Central banks have saved the global economy: Kohler

Warren Buffett is right – the Federal Reserve has done a wonderful job in handling the credit crisis and was right to step in on Bear Stearns.

In fact, when the history books are written about this crisis, all of the world’s central banks are going to come out of it looking very good indeed. The Fed, the Bank of England, the Reserve Bank of Australia and the European Central Bank have so far prevented a calamity.

On Friday they were still at it: The Fed, along with the European Central Bank, the Bank of England and the Swiss National Bank, said they would increase the amount of cash they were providing to banks and were now, for the first time, prepared to accept as collateral bonds backed by car loans and credit cards.

Most downturns are caused by central banks raising rates to control inflation.

But central banks had nothing to do with starting this one. It began when the world’s private sector bankers all got up one morning in August, looked in the mirror, and saw the horrible mess they had created, as if for the first time, and stopped lending to each other.

The central banks stepped in and provided the cash liquidity needed to keep the wheels of commerce turning, and they’re still doing it. The Fed also cut interest rates earlier and far more aggressively than in previous cycles.

As a result we now have a paradox.

The credit markets are still clogged up and most experts are talking about at least 12 months of pain from sub-prime mortgage resets and the refusal of lenders to extend maturities beyond a few months. Yet the equities bear market looks to be over.

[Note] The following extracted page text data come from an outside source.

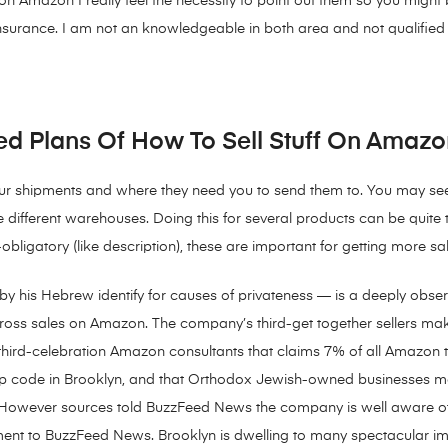
ng on Amazon I really feel the necessity to point out them so you migh
 insurance. I am not an knowledgeable in both area and not qualified to
d Plans Of How To Sell Stuff On Amazo
your shipments and where they need you to send them to. You may see
ee different warehouses. Doing this for several products can be quit
ligatory (like description), these are important for getting more sal
y his Hebrew identify for causes of privateness — is a deeply obs
oss sales on Amazon. The company’s third-get together sellers make u
third-celebration Amazon consultants that claims 7% of all Amazon
zip code in Brooklyn, and that Orthodox Jewish-owned businesses 
However sources told BuzzFeed News the company is well aware of
nt to BuzzFeed News. Brooklyn is dwelling to many spectacular impar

In essence we have seen the removal of the maturity mismatch that banks normally hold on their balance sheets – borrowing short and lending long, using capital to balance the risk. Now they will only lend short, matching their funding maturities, and even then that funding is largely coming from central banks.

Companies, by their nature, have to invest long. Normally they can borrow long as well, but they are being forced to turn to equity for long maturity capital, as seen recently with Wesfarmers.

Despite this, on superficial measures the US economy does not appear to be in recession and the sharemarket is resuming its appetite for risk.

US March quarter GDP growth was 0.6%, and the US S&P500 has rallied 11% from its lows (the All Ordinaries is up 11.5%). Wall Street is at a four-month high.

If the sharemarket remains stable and doesn’t retest the January lows, it was the world’s shortest ever bear market – four months and 25% – coming off, we are still being told, the world’s worst ever credit crunch; as bad as the Great Depression.

The situation may not last, but we can thank central bankers for this. The Fed probably caused the credit bubble in the first place with too much liquidity after 9/11, but all central banks have been standing between Armageddon and us for six months.

Whether the US bear market is over depends on the depth of the US recession and the earnings retrenchment there.

The consensus of Wall Street analysts is that June quarter S&P500 earnings will decline 4.1% on top of a 14% decline in the March quarter, but that the third quarter will see a 16.3% recovery. For calendar year 2008, earnings are expected to rise 11.2%.

With the recession still unfolding, this is a courageous consensus and the risks are all to the downside of it.

As for Australia, we’ve got China and the long commodities march.